> **Data for processing**
Start of Block

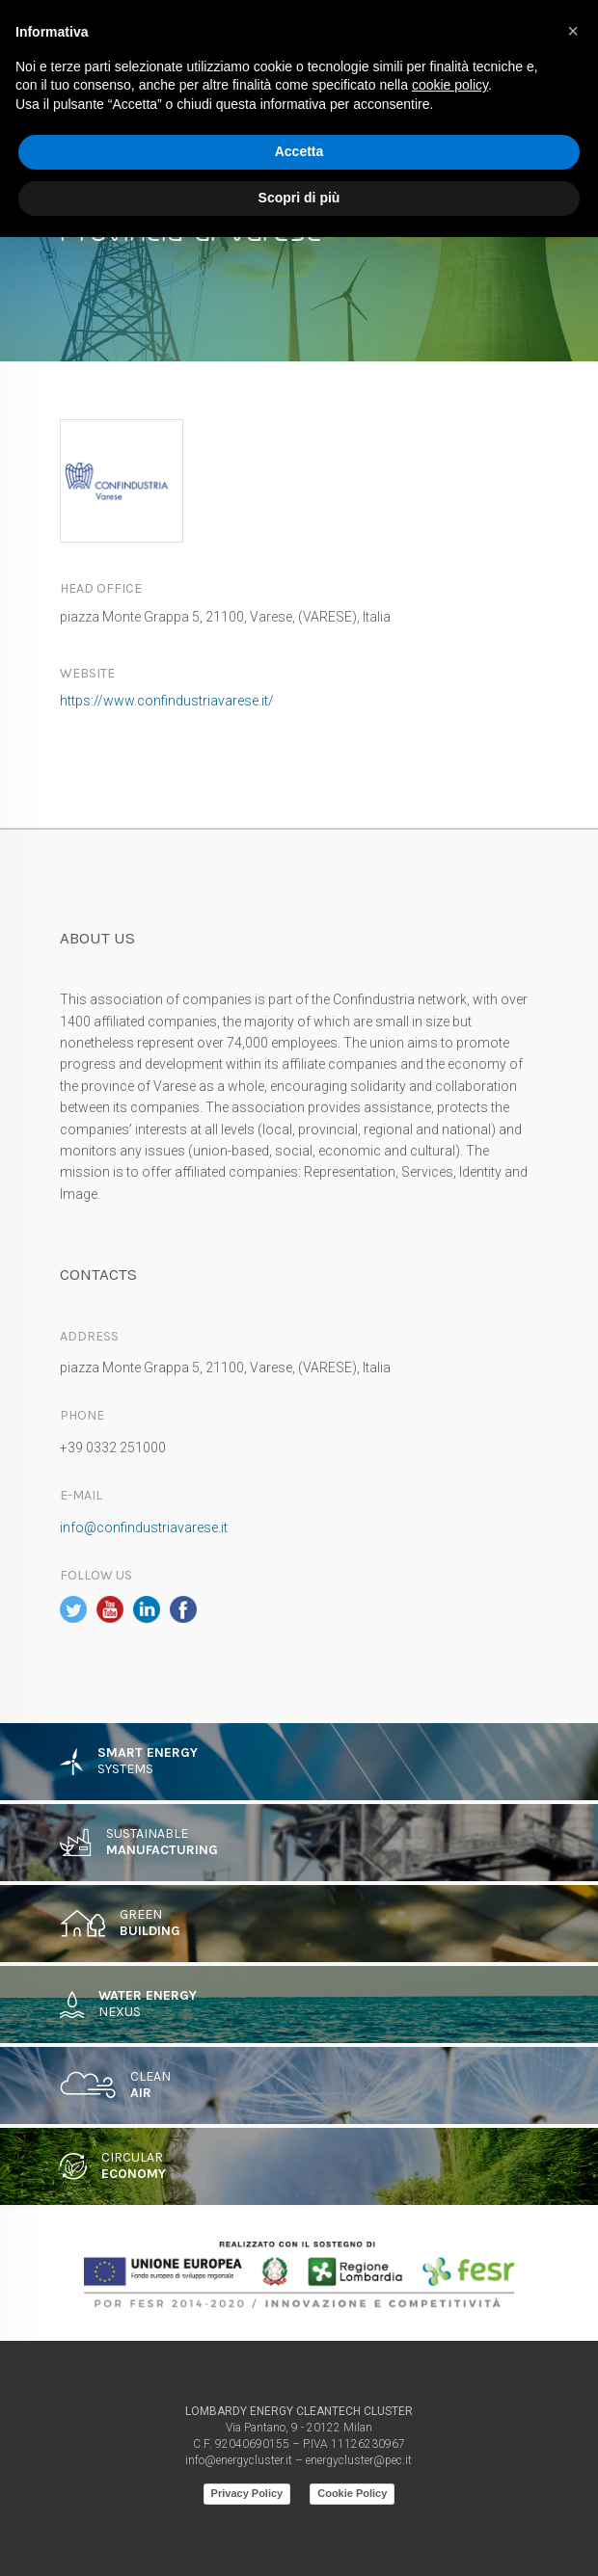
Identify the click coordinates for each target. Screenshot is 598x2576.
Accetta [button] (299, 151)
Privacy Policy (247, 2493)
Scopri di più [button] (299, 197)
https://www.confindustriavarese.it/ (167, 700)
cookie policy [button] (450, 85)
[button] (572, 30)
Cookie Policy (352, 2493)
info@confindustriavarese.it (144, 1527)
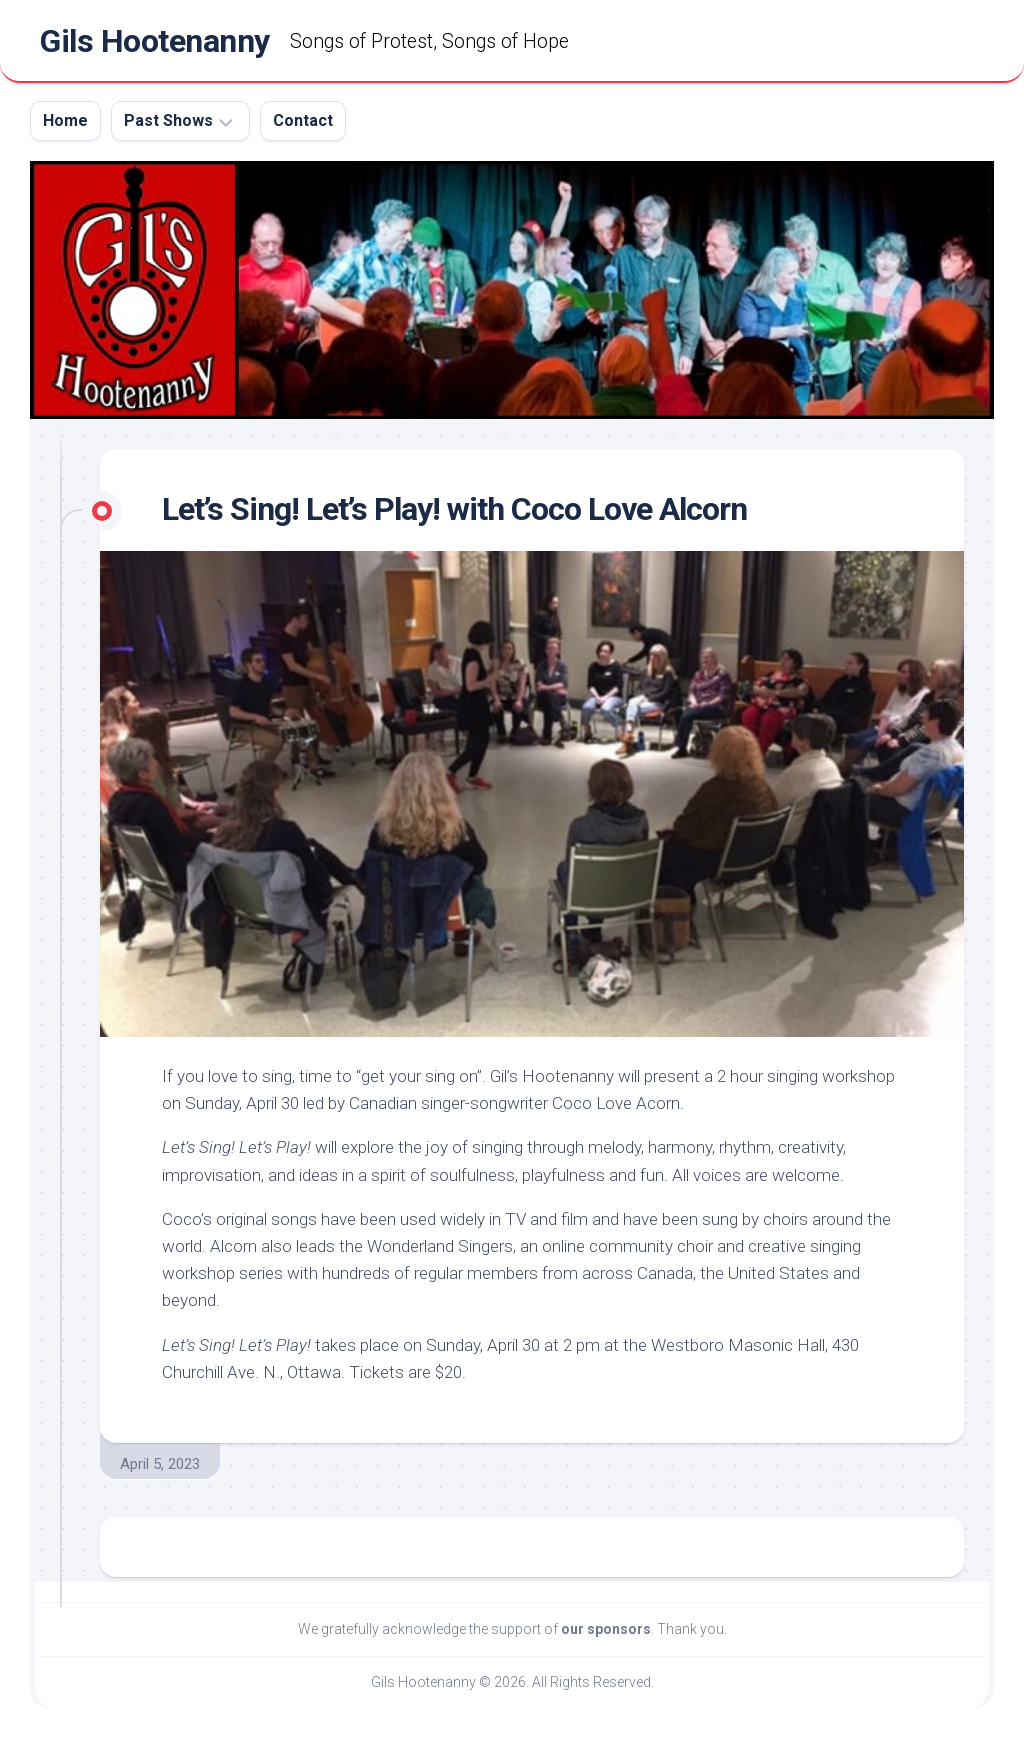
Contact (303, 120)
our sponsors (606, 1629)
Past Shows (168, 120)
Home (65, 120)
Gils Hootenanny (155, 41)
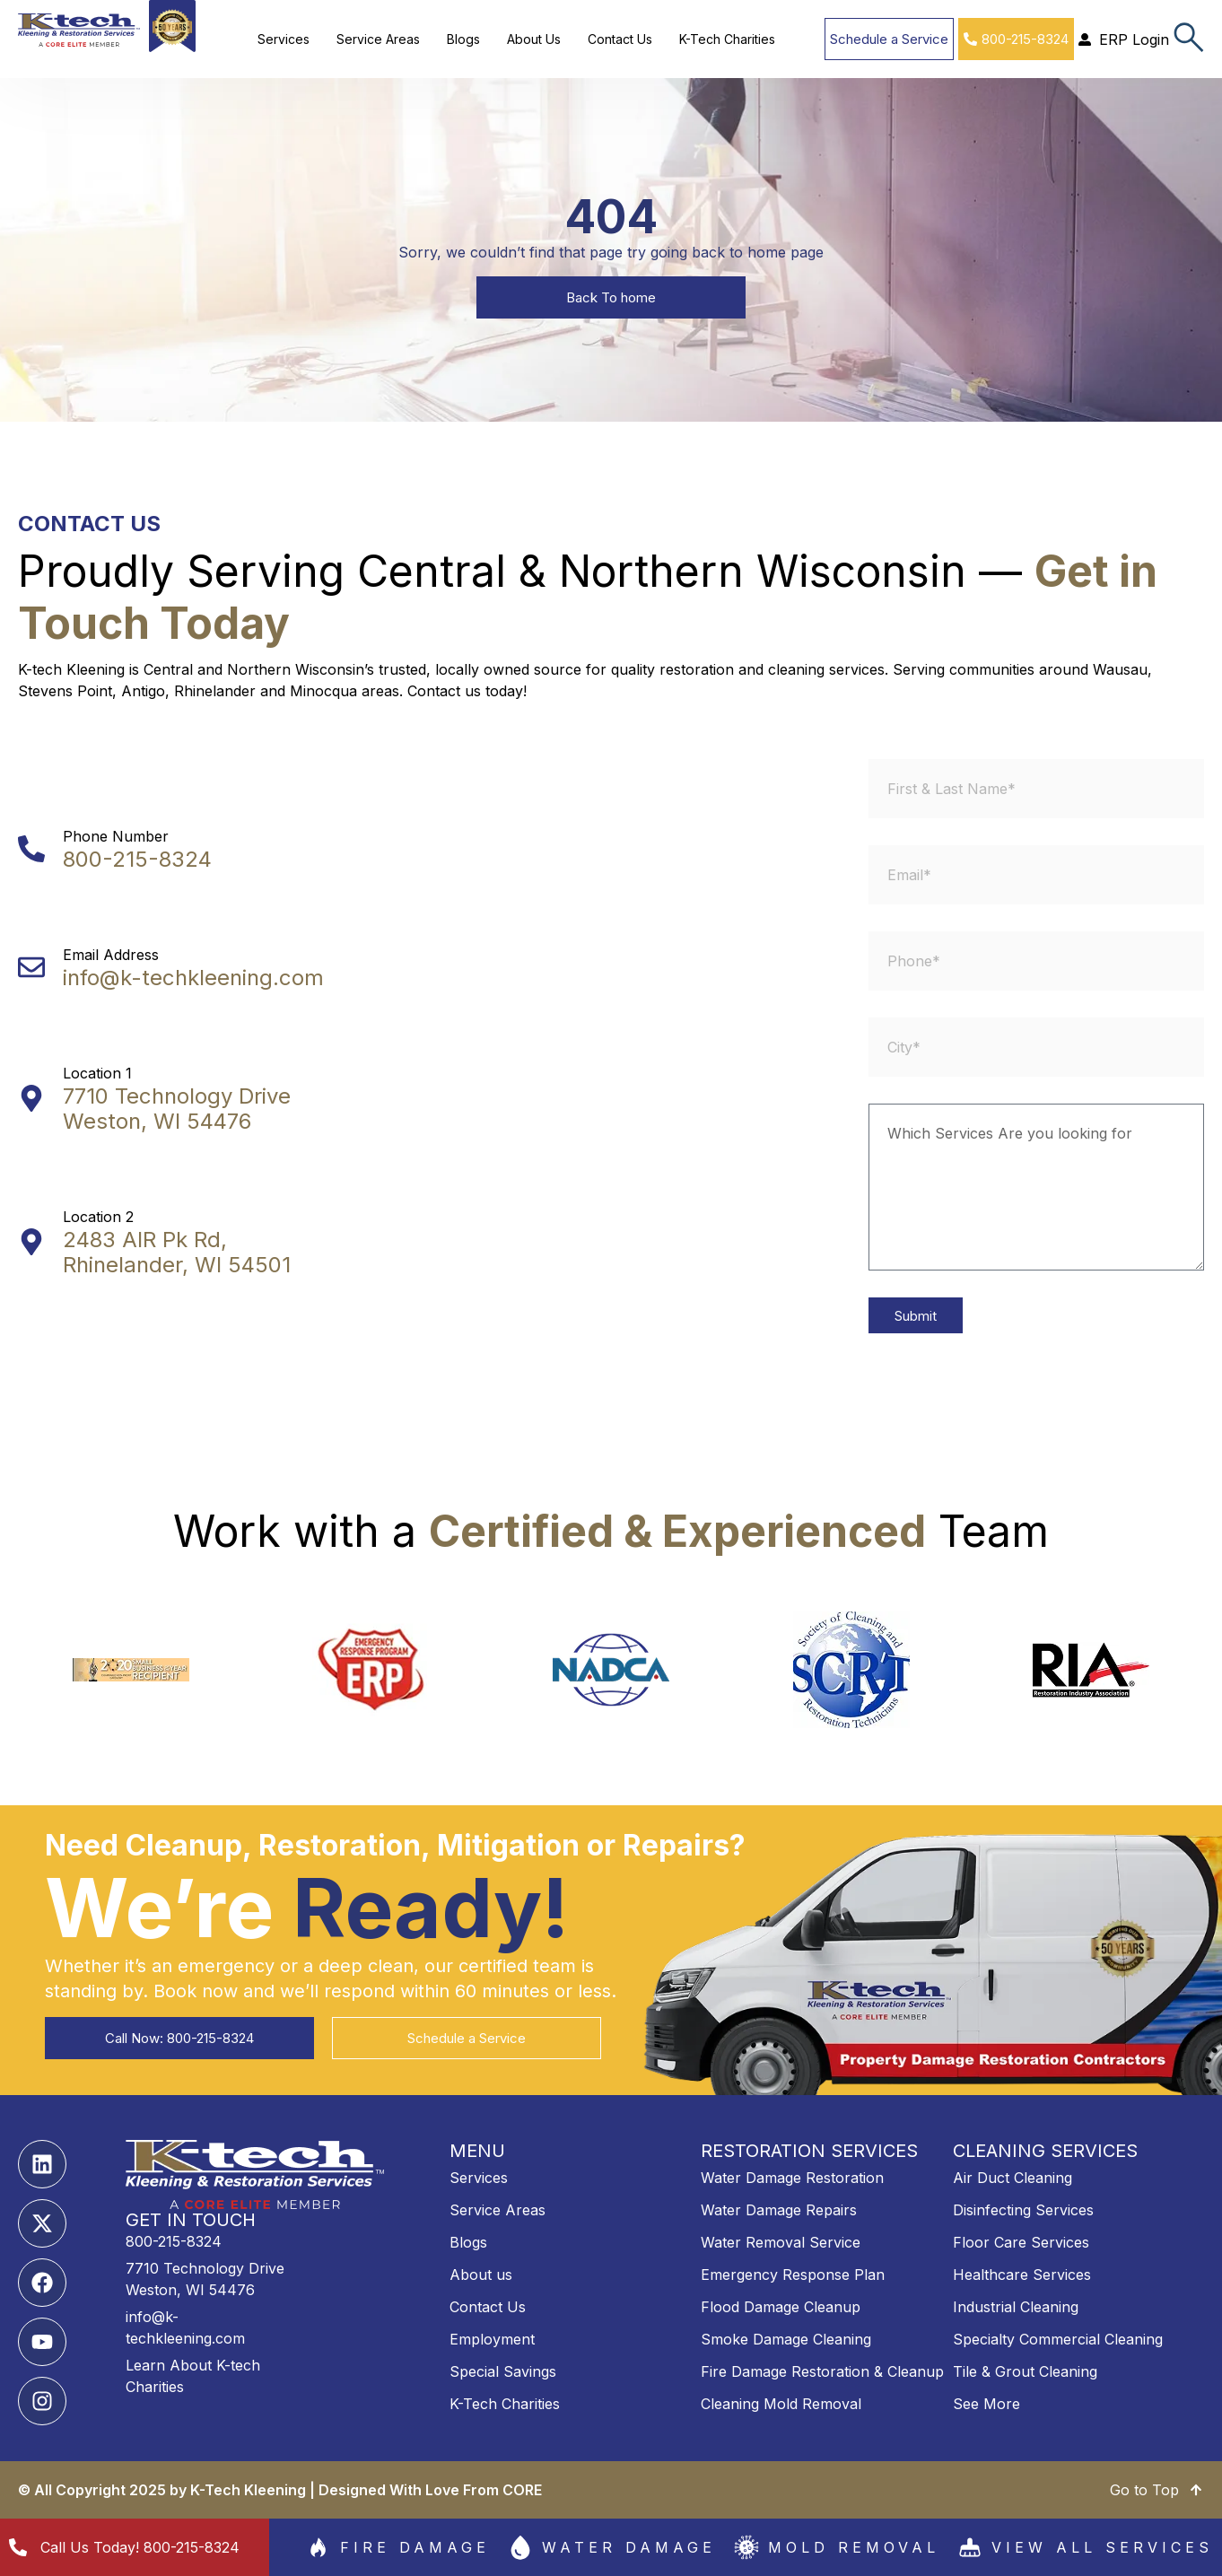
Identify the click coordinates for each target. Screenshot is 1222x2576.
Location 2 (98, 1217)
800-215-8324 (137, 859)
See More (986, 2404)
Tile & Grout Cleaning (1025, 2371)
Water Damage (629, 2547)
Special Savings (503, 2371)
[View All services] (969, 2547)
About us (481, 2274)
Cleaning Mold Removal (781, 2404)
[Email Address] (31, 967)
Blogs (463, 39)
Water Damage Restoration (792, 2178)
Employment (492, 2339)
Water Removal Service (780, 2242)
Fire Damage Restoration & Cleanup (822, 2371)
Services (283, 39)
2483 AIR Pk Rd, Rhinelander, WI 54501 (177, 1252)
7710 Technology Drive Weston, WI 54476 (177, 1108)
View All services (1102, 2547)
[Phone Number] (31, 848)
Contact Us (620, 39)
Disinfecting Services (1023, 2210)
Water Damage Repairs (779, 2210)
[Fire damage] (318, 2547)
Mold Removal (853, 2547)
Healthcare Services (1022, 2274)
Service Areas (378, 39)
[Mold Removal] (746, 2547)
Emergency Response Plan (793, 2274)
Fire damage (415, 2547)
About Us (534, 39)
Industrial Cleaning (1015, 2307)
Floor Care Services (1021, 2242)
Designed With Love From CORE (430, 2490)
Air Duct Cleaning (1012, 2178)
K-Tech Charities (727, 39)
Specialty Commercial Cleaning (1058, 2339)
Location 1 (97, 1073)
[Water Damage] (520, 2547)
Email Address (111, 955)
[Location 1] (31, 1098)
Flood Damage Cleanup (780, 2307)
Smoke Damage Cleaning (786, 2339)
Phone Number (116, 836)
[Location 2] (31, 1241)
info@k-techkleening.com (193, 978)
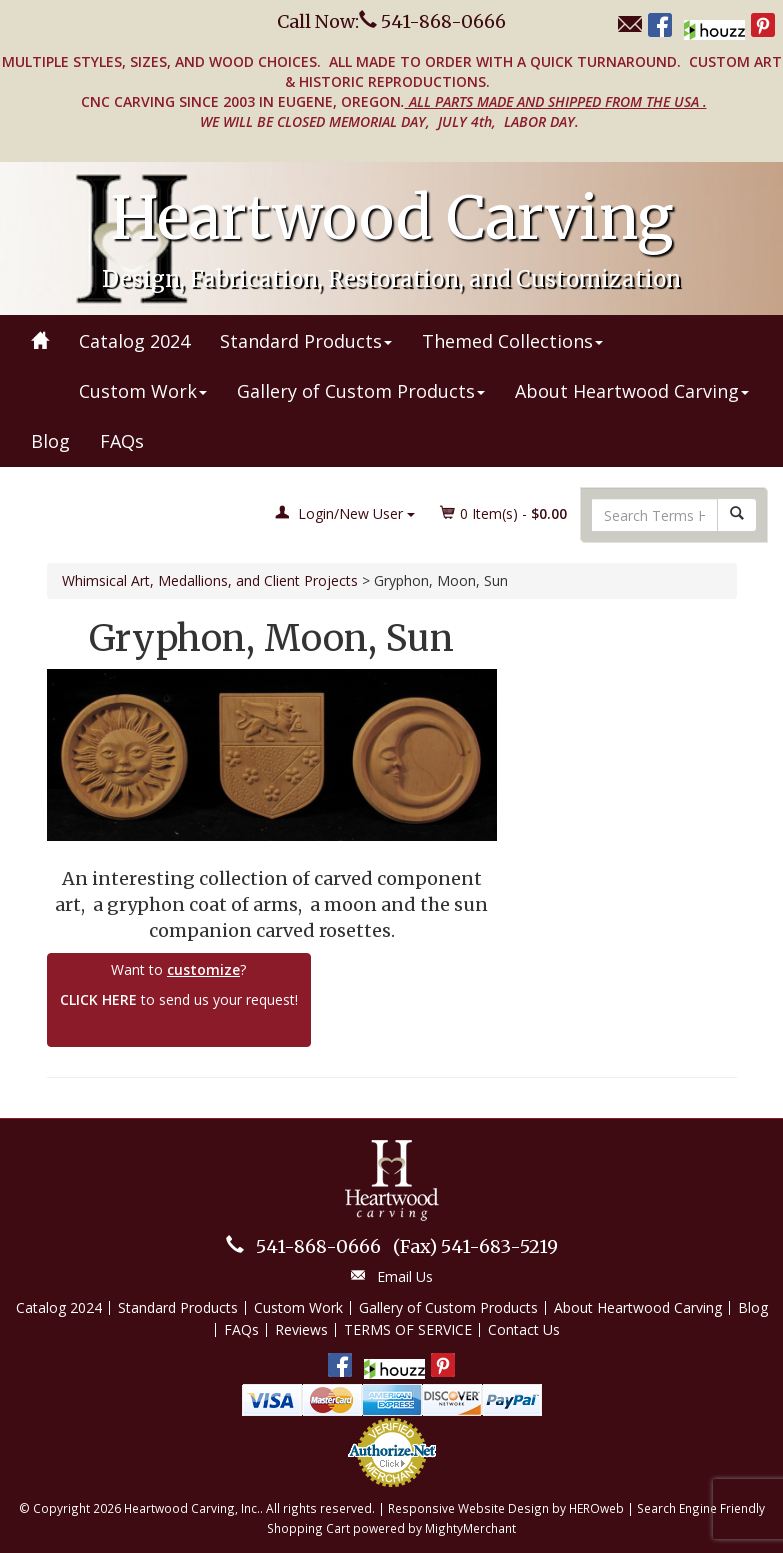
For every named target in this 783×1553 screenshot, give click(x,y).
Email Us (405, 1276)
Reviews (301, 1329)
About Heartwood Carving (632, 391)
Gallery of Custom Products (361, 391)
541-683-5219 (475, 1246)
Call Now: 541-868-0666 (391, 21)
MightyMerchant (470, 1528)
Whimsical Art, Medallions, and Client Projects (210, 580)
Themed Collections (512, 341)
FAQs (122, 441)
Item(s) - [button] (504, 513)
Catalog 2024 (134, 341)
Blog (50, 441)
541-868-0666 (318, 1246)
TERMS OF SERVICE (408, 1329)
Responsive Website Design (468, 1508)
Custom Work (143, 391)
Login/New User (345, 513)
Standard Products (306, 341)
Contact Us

End of Block

> **What you have to do**
Work out how many lines in this data contain "confindustriavarese". Only that number should be given.

> **Task output**
2